[What you need to do]
Pick every line with "pagina" from the material below.
+++ Excerpted data +++
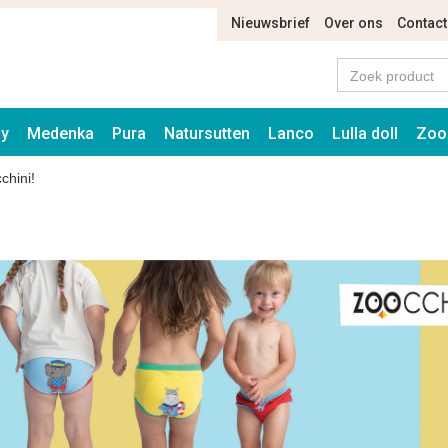
Nieuwsbrief
Over ons
Contact
ay
Medenka
Pura
Natursutten
Lanco
Lulla doll
Zoo
chini!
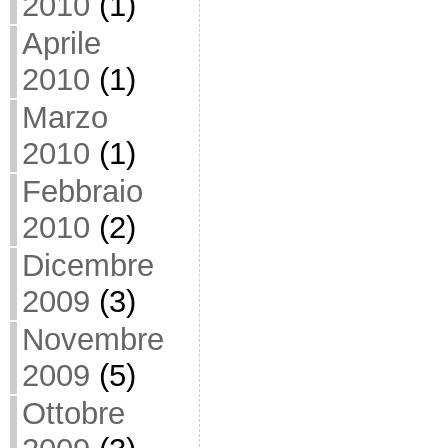
2010
(1)
Aprile
2010
(1)
Marzo
2010
(1)
Febbraio
2010
(2)
Dicembre
2009
(3)
Novembre
2009
(5)
Ottobre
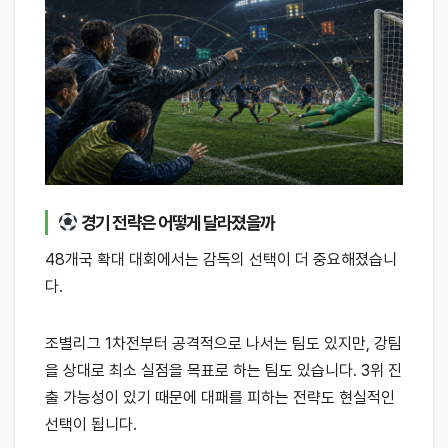
경기 전략은 어떻게 달라졌을까
48개국 확대 대회에서는 감독의 선택이 더 중요해졌습니
다.
조별리그 1차전부터 공격적으로 나서는 팀도 있지만, 강팀
을 상대로 최소 실점을 목표로 하는 팀도 있습니다. 3위 진
출 가능성이 있기 때문에 대패를 피하는 전략도 현실적인
선택이 됩니다.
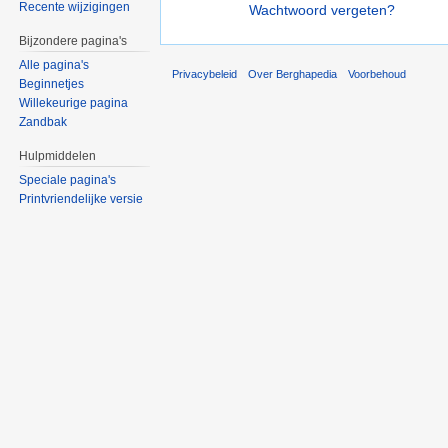
Recente wijzigingen
Wachtwoord vergeten?
Bijzondere pagina's
Alle pagina's
Privacybeleid
Over Berghapedia
Voorbehoud
Beginnetjes
Willekeurige pagina
Zandbak
Hulpmiddelen
Speciale pagina's
Printvriendelijke versie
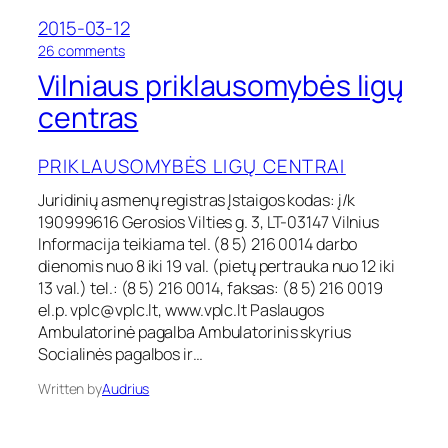
L
2015-03-12
o
r
o
26 comments
a
n
Vilniaus priklausomybės ligų
v
V
i
i
centras
t
l
a
n
m
PRIKLAUSOMYBĖS LIGŲ CENTRAI
i
e
a
d
Juridinių asmenų registras Įstaigos kodas: į/k
u
i
190999616 Gerosios Vilties g. 3, LT-03147 Vilnius
s
c
p
Informacija teikiama tel. (8 5) 216 0014 darbo
i
r
dienomis nuo 8 iki 19 val. (pietų pertrauka nuo 12 iki
n
i
13 val.) tel.: (8 5) 216 0014, faksas: (8 5) 216 0019
o
k
el.p.
vplc@vplc.lt
, www.vplc.lt Paslaugos
s
l
c
Ambulatorinė pagalba Ambulatorinis skyrius
a
e
Socialinės pagalbos ir…
u
n
s
t
Written by
Audrius
o
r
m
e
y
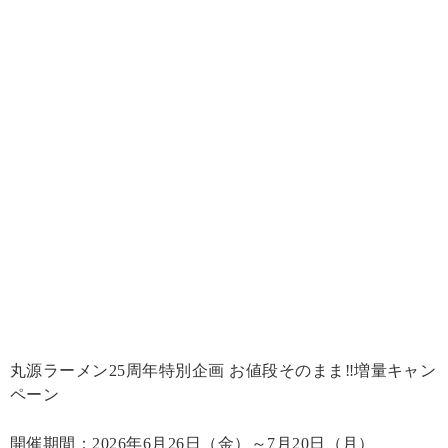
丸源ラーメン25周年特別企画 お値段そのまま‼︎増量キャン
ペーン
開催期間：2026年6月26日（金）～7月20日（月）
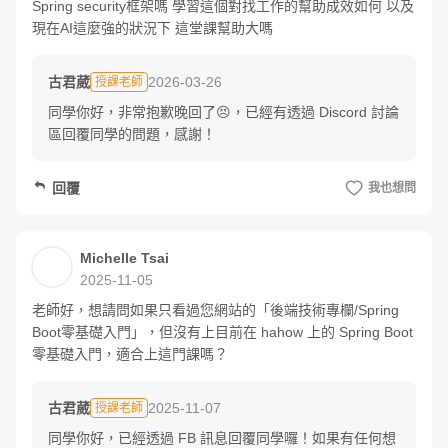
Spring security框架嗎 學習這個對找工作的幫助成效如何 以及
章節 12 - 實戰演練：打造一個安全的微服務架構
現在AI這麼強的狀況下 這堂課幫助大嗎
古君葳
2026-03-26
授課老師
同學你好，非常抱歉晚回了😣，已經有透過 Discord 討論
區回覆同學的問題，感謝！
回覆
我也想問
這門課程適合：
Michelle Tsai
2025-11-05
學完了 Spring Boot，卻不知道下一步該往哪裡精進
老師好，想請問如果只看過您網站的「後端技術專欄/Spring 
在工作中常聽到一些資安的名詞，卻不了解它們實際的
Boot零基礎入門」，但沒有上目前在 hahow 上的 Spring Boot
零基礎入門，適合上這門課嗎？
運作邏輯
想要為你所開發的 Spring Boot 程式，添加足夠安全的
古君葳
2025-11-07
授課老師
保護
同學你好，已經透過 FB 訊息回覆同學囉！如果有任何想
想學習 Spring Security，但是不知道從何入門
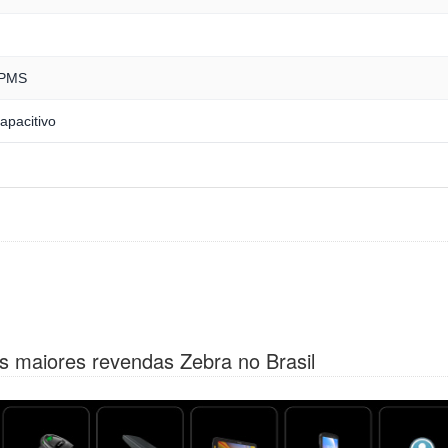
DPMS
apacitivo
s maiores revendas Zebra no Brasil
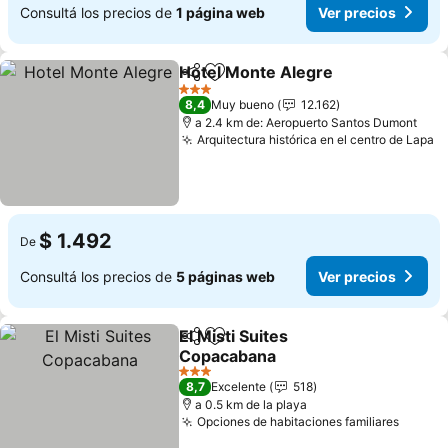
Consultá los precios de
1 página web
Ver precios
Hotel Monte Alegre
Compartir
Añadir a favoritos
Ver pr
3 Estrellas
8,4
Muy bueno
12.162
a 2.4 km de: Aeropuerto Santos Dumont
Arquitectura histórica en el centro de Lapa
V
$ 1.492
De
Consultá los precios de
5 páginas web
Ver precios
El Misti Suites
Compartir
Añadir a favoritos
Copacabana
Ver precios
3 Estrellas
8,7
Excelente
518
a 0.5 km de la playa
Opciones de habitaciones familiares
Ver pr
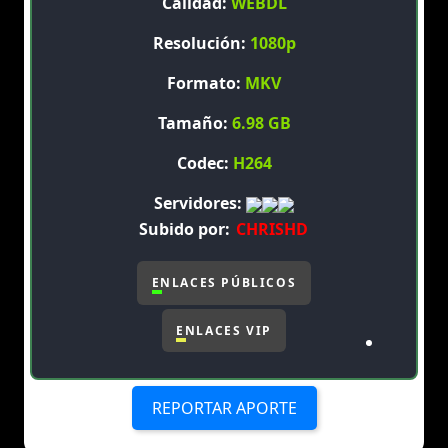
Calidad:
WEBDL
Resolución:
1080p
Formato:
MKV
Tamaño:
6.98 GB
Codec:
H264
Servidores:
Subido por:
CHRISHD
ENLACES PÚBLICOS
ENLACES VIP
REPORTAR APORTE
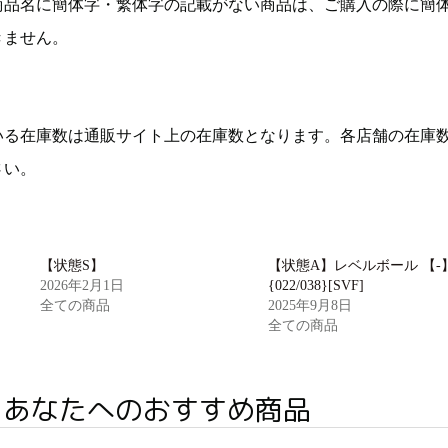
商品名に簡体字・繁体字の記載がない商品は、ご購入の際に簡
きません。
いる在庫数は通販サイト上の在庫数となります。各店舗の在庫
さい。
【状態S】
【状態A】レベルボール 【-
2026年2月1日
{022/038}[SVF]
全ての商品
2025年9月8日
全ての商品
あなたへのおすすめ商品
+++
[Answer space]
Bijzondere pagina's
Alle pagina's
Willekeurige pagina
Speciale pagina's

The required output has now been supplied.